It does seem that you are suggesting that Paul would only ever say 'Christ died for our sins' if he has already established his audience to be only believers.
I have, by my count, three times now given you a hypothetical context wherein Paul could have said "Christ died for our sins" in a particularly redemptive sense to unbelievers. All it would take is for Paul to have used one exclusive pronoun, when he spoke on behalf of him and the church together as "we." I see no reason to accept that your hypothetical context as necessary while you conversely reject my hypothetical context out of hand.
Paul has mislead us then. As I have already said, Paul says in his letter, '...this is what we preach, and this is what you believed.' I don't know how to make it any clearer.
That line of argumentation is as clear as mud. I know you can't make it any clearer, but that's because your argument is indefensible, not because you've already made it sufficiently clear.
Say I give a lecture to a room full of Americans and Japanese about the Battle of Midway. Years later one of the Americans and I meet again, and he vaguely recalls this lecture, but doesn't remember who won. I want to refresh his memory, so I say, "This is what I taught, that we won." There is no grammatical or morphological or syntactical or metasyntactical justification for either taking that as a direct quote or for insisting that the antecedent of "we" includes anyone more than the first and second person - myself and the American student.
You pointed to Paul's reference to people saved by the Gospel as examples of unbelievers.
Obviously, for you, it is absolutely critical that no preacher should ever imply that unbelievers are included in such a statement as 'Christ died for our sins'. Paul did not share your concerns. Paul does not guard against that which you so relentlessly and vehemently guard against.
As I have stated, repeatedly, I don't have a problem if the Bible includes unbelievers under Christ's death, as that only signifies there is an additional, non-atoning universality within Christ's death. It does not make universal the redemption which is inherent in reconciliation with the father which is inherent in the payment for sins which is effected by the death of Christ.
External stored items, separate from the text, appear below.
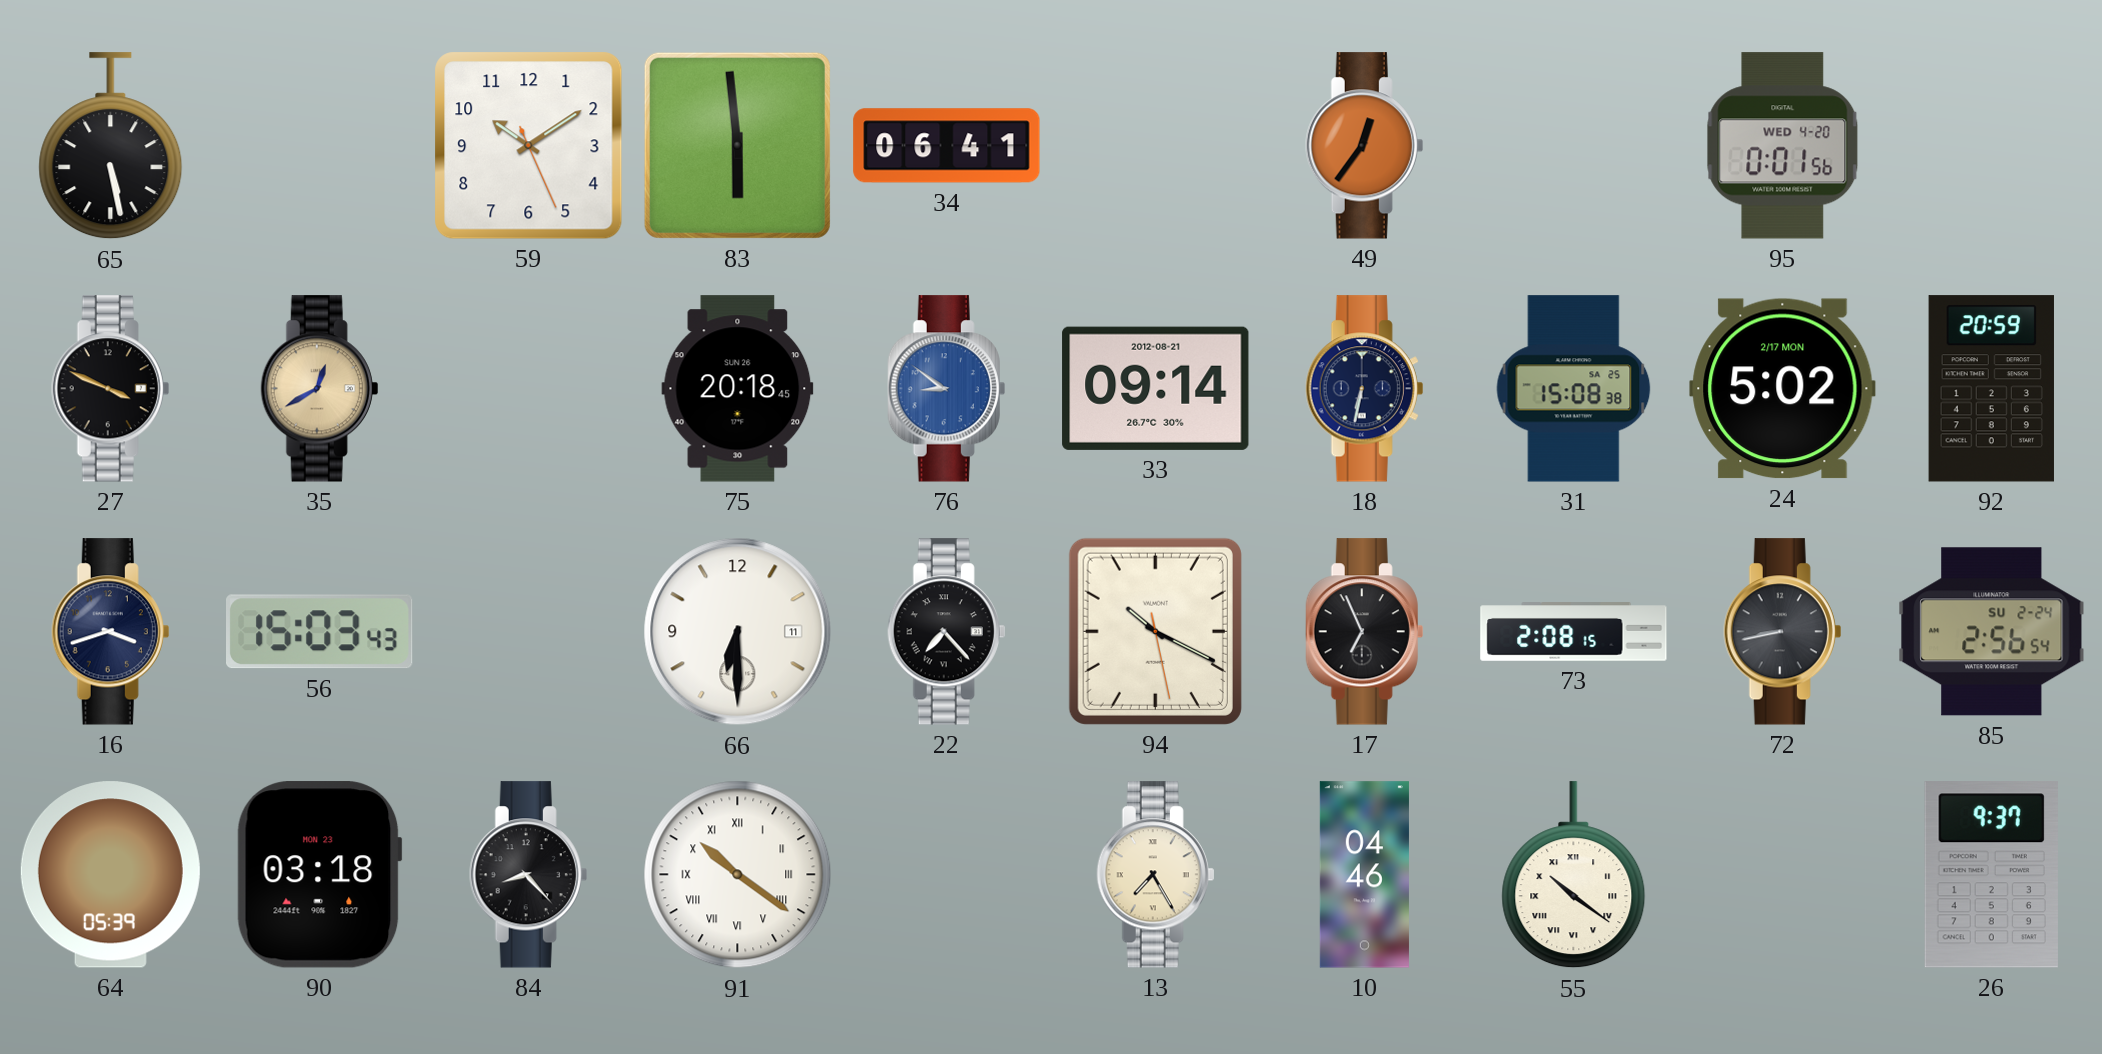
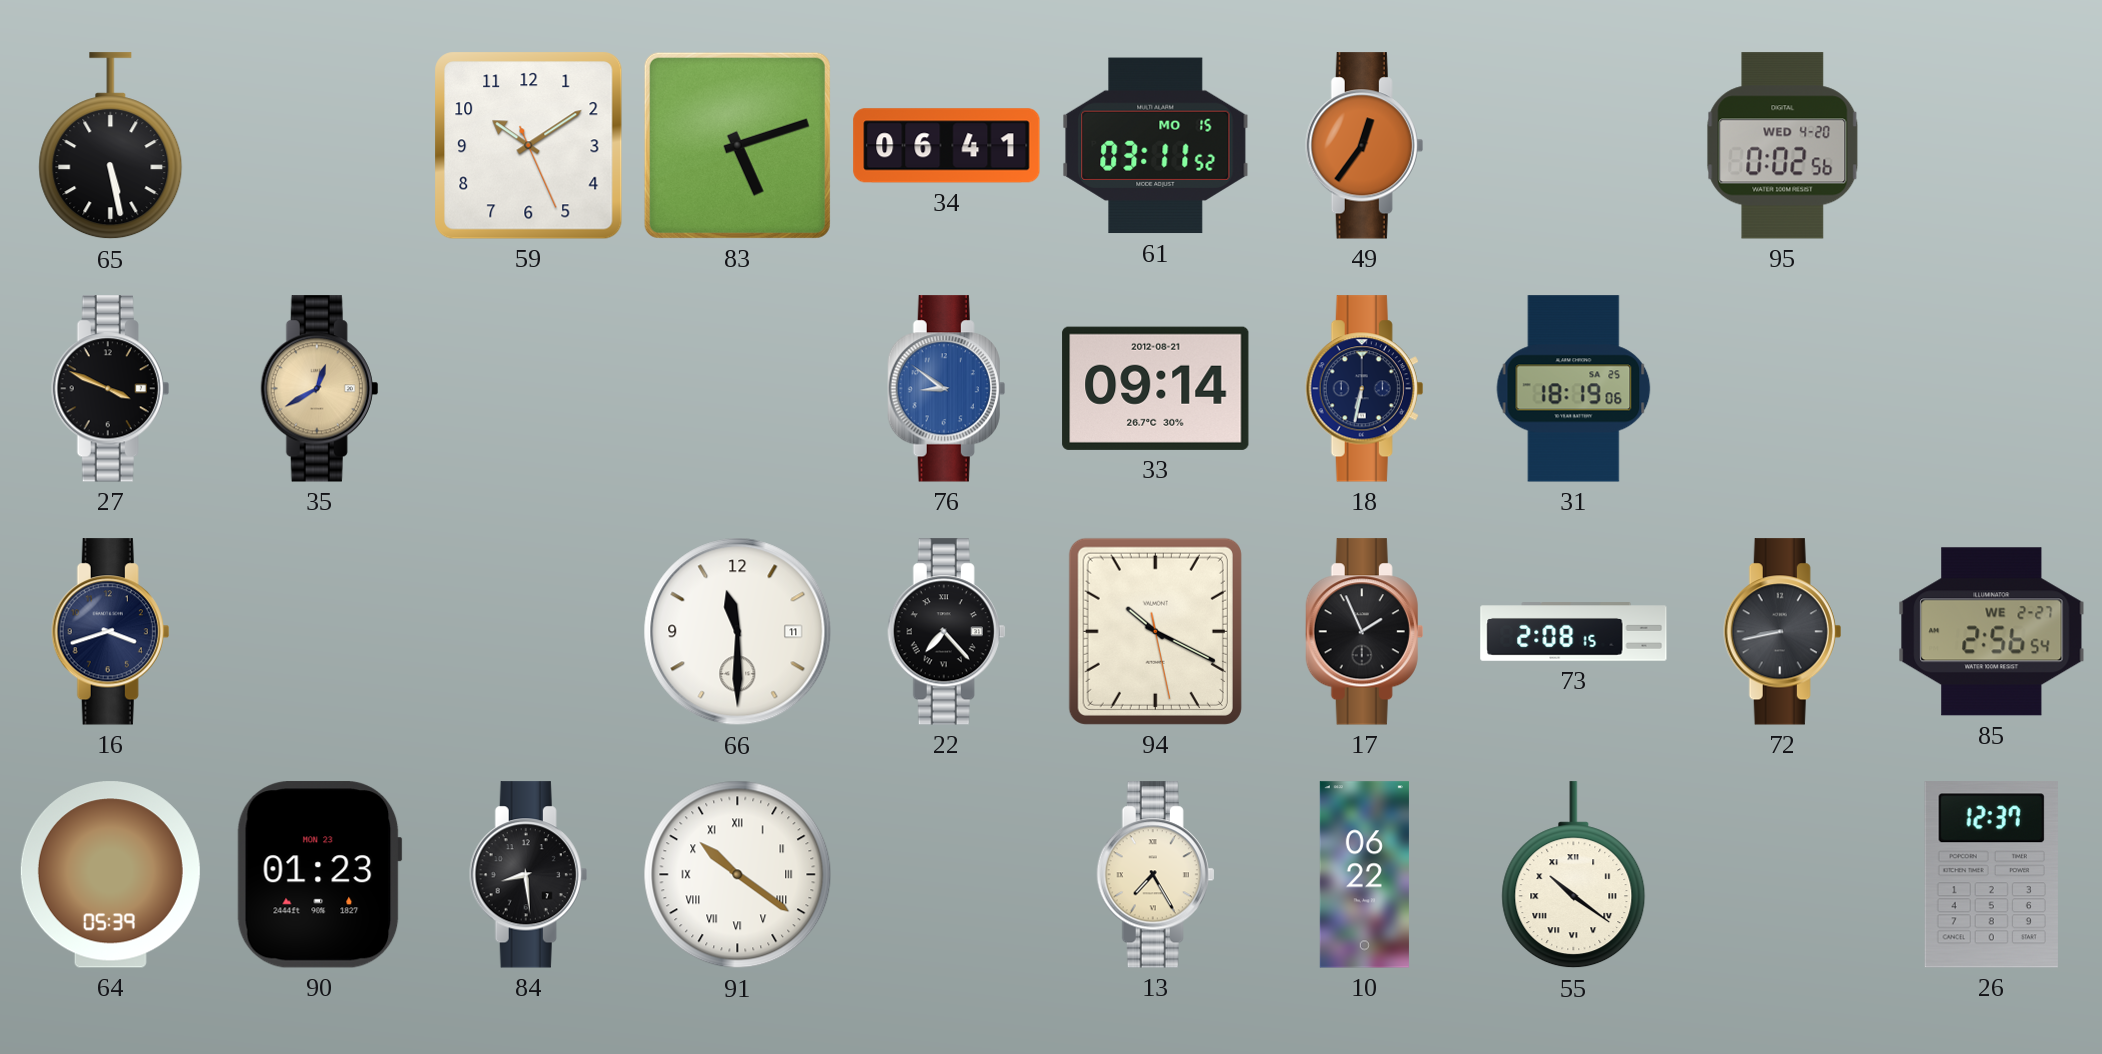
83: 5:59 -> 5:12
61: none -> 03:11
95: 0:01 -> 0:02
75: 20:18 -> none
31: 15:08 -> 18:19
24: 5:02 -> none
92: 20:59 -> none
56: 15:03 -> none
66: 6:30 -> 11:30
17: 6:56 -> 1:56
85 date: SU 2-24 -> WE 2-27
90: 03:18 -> 01:23
84: 8:23 -> 8:29
10: 04:46 -> 06:22
26: 9:37 -> 12:37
But moreover, you need to go back and read and at least attempt to interact with what I've written on second person clusivity. You've demanded on several occasions that I explain why Paul isn't guarding against a certain misunderstanding, but I have already established that the human brain is unable to make that misunderstanding, because second person clusivity is too complicated a concept for the language center to process when handling a pronoun. In other words, the concept "not just me, not just you, but them also" needs to be present in a text for reasons beyond pronoun choice. It's not. It's fairly apparent that the reason you see it in this text is that you introduced it to this text because of your precommitment to general atonement.
Also consider, what I'm "vehemently defending against" is the idea that I Cor 15 has general atonement undertones, so it would be silly for me to expect Paul to explicitly preclude general atonement in this passage, since he's said nothing which would indicate it except to those who are already precommitted to it.